=== ACTION ITEM ===
Below, find each line holding "otras" and state how many there are, using the number alone.

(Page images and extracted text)
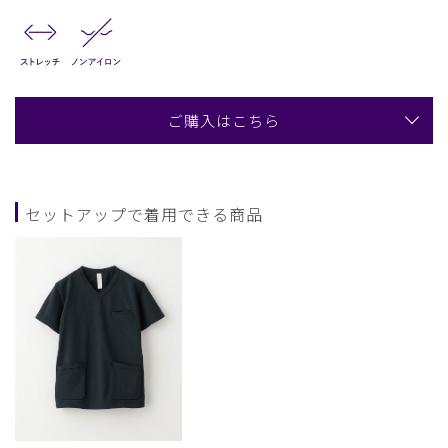
ご購入はこちら
セットアップで着用できる商品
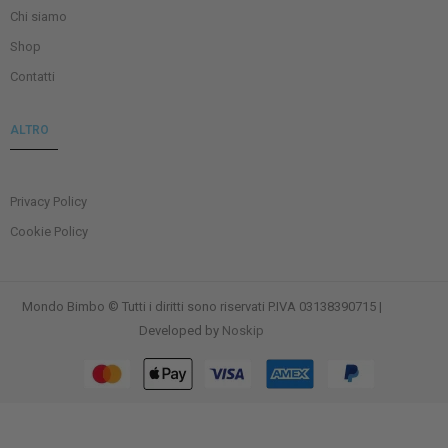
Chi siamo
Shop
Contatti
ALTRO
Privacy Policy
Cookie Policy
Mondo Bimbo © Tutti i diritti sono riservati P.IVA 03138390715 |
Developed by
Noskip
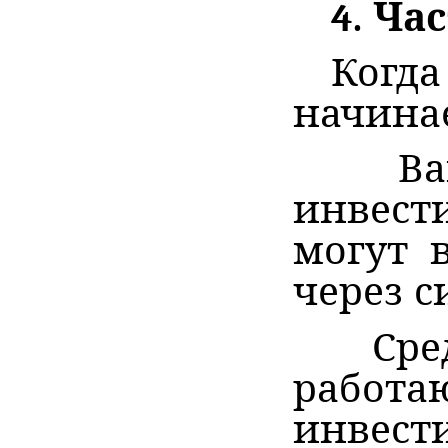
4. Ч
Когд
начинае
Ваш
инвест
могут 
через 
Сред
работа
инвест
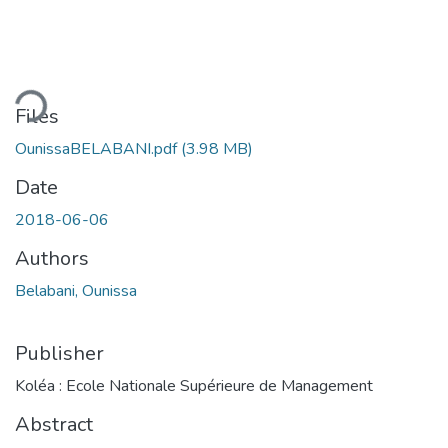
ding...
Files
OunissaBELABANI.pdf
(3.98 MB)
Date
2018-06-06
Authors
Belabani, Ounissa
Publisher
Koléa : Ecole Nationale Supérieure de Management
Abstract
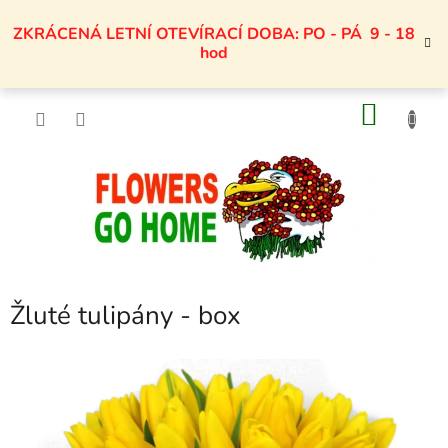
Přejít
na
ZKRÁCENÁ LETNÍ OTEVÍRACÍ DOBA: PO - PÁ 9 - 18
obsah
hod
NÁKU
KOŠÍK
Žluté tulipány - box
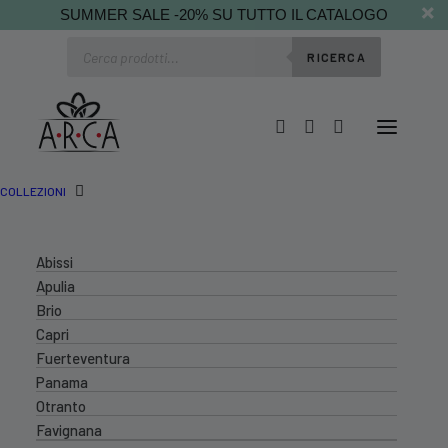
SUMMER SALE -20% SU TUTTO IL CATALOGO
Ricerca
RICERCA
prodotti
COLLEZIONI
Abissi
Apulia
Brio
Capri
Fuerteventura
Panama
Otranto
Favignana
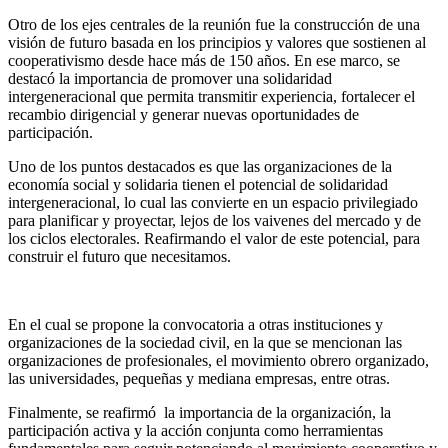
Otro de los ejes centrales de la reunión fue la construcción de una
visión de futuro basada en los principios y valores que sostienen al
cooperativismo desde hace más de 150 años. En ese marco, se
destacó la importancia de promover una solidaridad
intergeneracional que permita transmitir experiencia, fortalecer el
recambio dirigencial y generar nuevas oportunidades de
participación.
Uno de los puntos destacados es que las organizaciones de la
economía social y solidaria tienen el potencial de solidaridad
intergeneracional, lo cual las convierte en un espacio privilegiado
para planificar y proyectar, lejos de los vaivenes del mercado y de
los ciclos electorales. Reafirmando el valor de este potencial, para
construir el futuro que necesitamos.
En el cual se propone la convocatoria a otras instituciones y
organizaciones de la sociedad civil, en la que se mencionan las
organizaciones de profesionales, el movimiento obrero organizado,
las universidades, pequeñas y mediana empresas, entre otras.
Finalmente, se reafirmó la importancia de la organización, la
participación activa y la acción conjunta como herramientas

=== SOLVED PROBLEM ===
2